Nach dem hervorragenden Abschneiden der beiden Kopfhörer-DAC-Preamps Questyle CMA600i und Questyle CMA400i war es für LowBeats nur konsequent, sich nunmehr auch mit den absoluten Top-Produkten des chinesischen Audio-Spezialisten zu beschäftigen – dem Questyle Golden Reference System.

Hier lautet die vorrangige Frage natürlich: Wenn bereits die preiswerteren Questyle Amps hervorragend klingen, wie weit kann man dann erst mit den ganz weit oben angesiedelten Verstärker-Modellen kommen?

Schließlich entstand der Questyle „Gold Tower“ unter der Prämisse, ein Audio-Referenzsystem besonders auch fürs Hören mit den weltbesten Kopfhörern zu erschaffen. Entsprechend hoch ist denn auch der Aufwand, den der chinesische Hersteller für seine Schmuckstücke betreibt.

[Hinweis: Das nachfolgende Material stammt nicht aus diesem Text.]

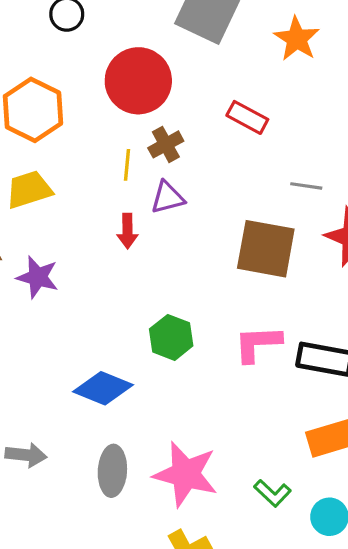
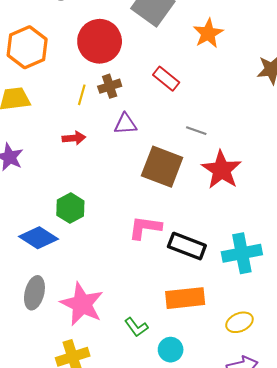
purple triangle: (167, 197) -> (125, 124), moved
red arrow: (127, 231) -> (74, 138), turned -105
green hexagon: (171, 337) -> (70, 208), moved

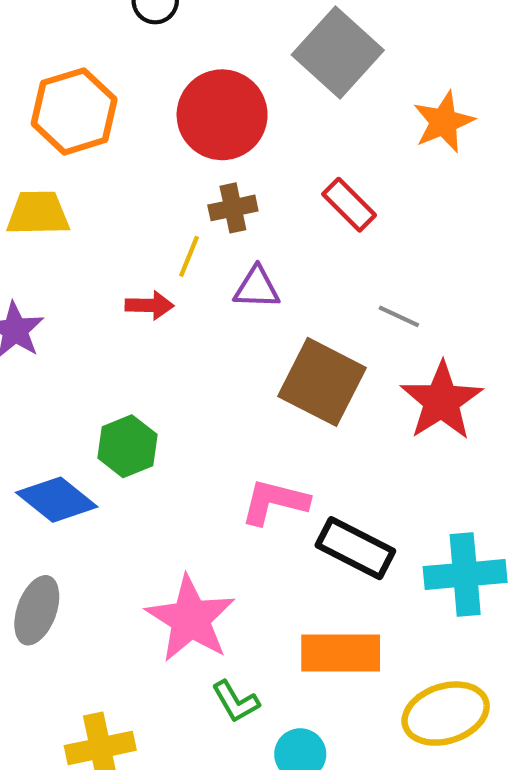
yellow line: (82, 95) -> (189, 256), moved
pink star: (82, 304) -> (191, 619), moved
yellow ellipse: (239, 322) -> (446, 714), size x1.5

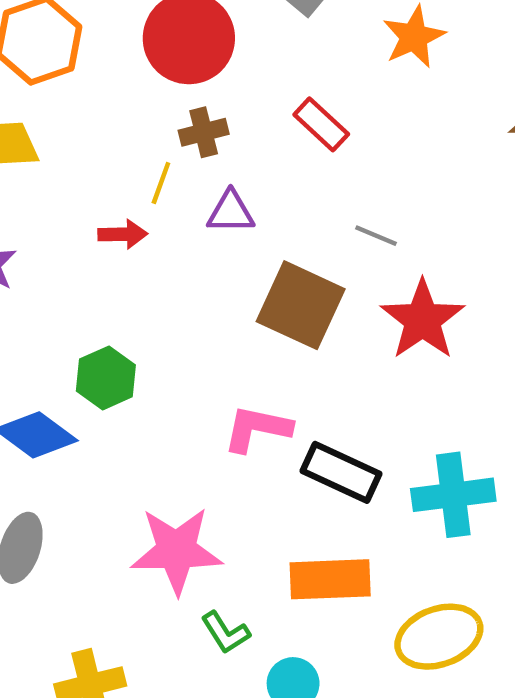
pink star: (191, 619) -> (177, 550), turned -30

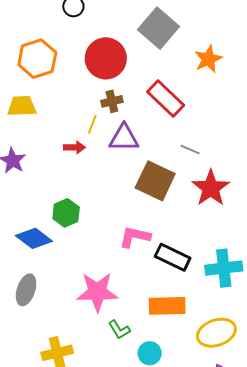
red rectangle: (321, 124) -> (166, 98), size x1.5
purple triangle: (231, 212) -> (124, 138), size x1.4

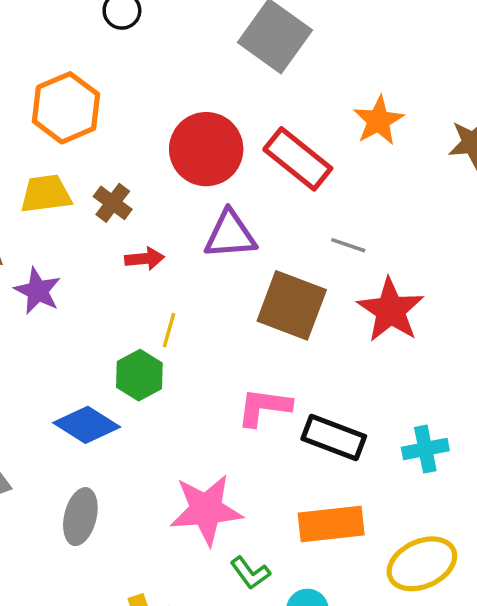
red circle: (106, 58) -> (206, 149), moved
orange star: (208, 59) -> (379, 121), moved
brown cross: (112, 101) -> (113, 203), moved, turned -35
yellow line: (92, 124) -> (169, 330), moved
cyan cross: (224, 268) -> (425, 449), size x0.7

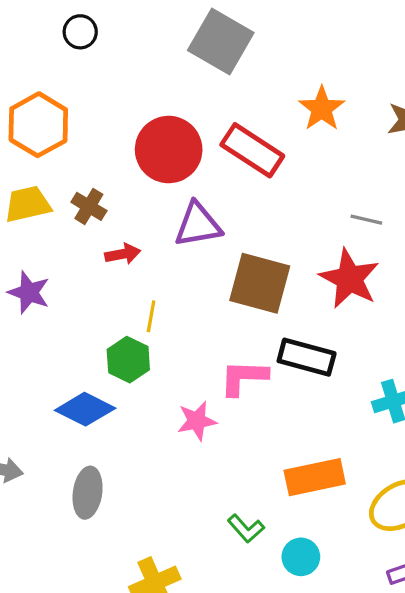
gray line: (348, 245) -> (366, 220), moved
black rectangle: (334, 437) -> (307, 357), moved
pink star: (206, 510) -> (197, 421), moved, size x0.6

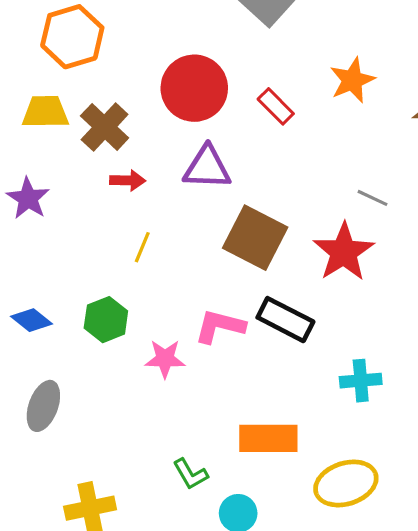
red rectangle: (252, 150) -> (276, 106), size x0.6
brown cross: (89, 206) -> (105, 127), size x1.4
green hexagon: (128, 360) -> (106, 320), moved
blue diamond: (85, 409) -> (32, 320), moved, size x0.7

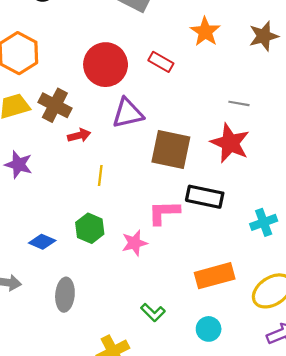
green L-shape: (190, 474) -> (153, 312), moved

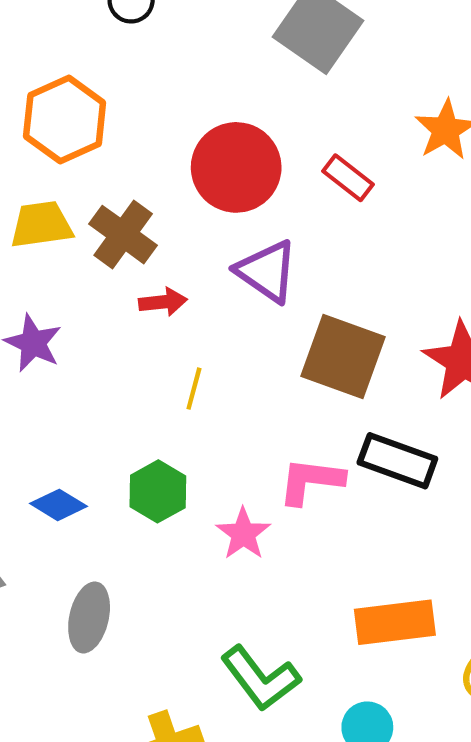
purple triangle: (128, 113) -> (267, 271), turned 40
pink star: (134, 243) -> (243, 534), turned -30
green L-shape: (153, 312) -> (260, 678), size x1.6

So besteht das Questyle Golden Reference System aus drei separaten Komponenten. In der Praxis sind es sogar vier, denn der Kopfhörer-Line-Preamp Questyle CMA800R spielt im Team gleich zweimal mit.

Die Idee dahinter: Gönnt man privilegierten Lautsprechern für optimale Klangvoraussetzungen den Betrieb an Endverstärker-Monoblöcken, so sollten sich auch symmetrisch verkabelte Kopfhörer-Wandlersysteme aus gleichem Grunde über jeweils eigene Verstärker freuen dürfen.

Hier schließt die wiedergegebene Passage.